Give every line from the entries that contains "סוללת".
- Opening Delimiter -
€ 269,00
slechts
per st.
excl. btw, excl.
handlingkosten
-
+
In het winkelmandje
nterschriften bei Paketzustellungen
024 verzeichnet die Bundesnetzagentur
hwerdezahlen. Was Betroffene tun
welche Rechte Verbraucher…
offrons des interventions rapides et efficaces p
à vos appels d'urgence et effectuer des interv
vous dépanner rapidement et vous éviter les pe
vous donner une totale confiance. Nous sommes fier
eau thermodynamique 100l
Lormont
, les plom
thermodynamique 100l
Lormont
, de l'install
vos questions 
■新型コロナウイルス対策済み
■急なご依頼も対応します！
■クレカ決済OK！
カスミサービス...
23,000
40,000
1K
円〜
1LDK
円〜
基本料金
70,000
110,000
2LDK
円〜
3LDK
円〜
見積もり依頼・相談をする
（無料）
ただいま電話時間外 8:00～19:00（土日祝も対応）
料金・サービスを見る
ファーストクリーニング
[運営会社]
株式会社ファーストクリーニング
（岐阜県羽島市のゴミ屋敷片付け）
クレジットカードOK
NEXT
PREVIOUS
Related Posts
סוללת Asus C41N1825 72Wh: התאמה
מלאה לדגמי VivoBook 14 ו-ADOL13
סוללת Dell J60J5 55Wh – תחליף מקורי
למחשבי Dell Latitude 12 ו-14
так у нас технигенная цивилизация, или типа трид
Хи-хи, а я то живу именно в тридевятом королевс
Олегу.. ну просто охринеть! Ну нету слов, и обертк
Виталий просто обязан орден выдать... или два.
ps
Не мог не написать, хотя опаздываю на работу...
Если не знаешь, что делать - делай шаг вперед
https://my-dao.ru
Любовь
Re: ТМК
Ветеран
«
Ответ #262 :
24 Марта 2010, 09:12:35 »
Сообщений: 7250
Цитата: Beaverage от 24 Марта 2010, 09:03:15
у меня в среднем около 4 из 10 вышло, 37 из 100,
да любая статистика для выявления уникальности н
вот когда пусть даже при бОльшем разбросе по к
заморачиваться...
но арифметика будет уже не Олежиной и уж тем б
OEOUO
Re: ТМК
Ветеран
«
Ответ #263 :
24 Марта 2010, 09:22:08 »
- Closing Delimiter -
* Completed exercise *
סוללת Asus C41N1825 72Wh: התאמה
סוללת Dell J60J5 55Wh – תחליף מקורי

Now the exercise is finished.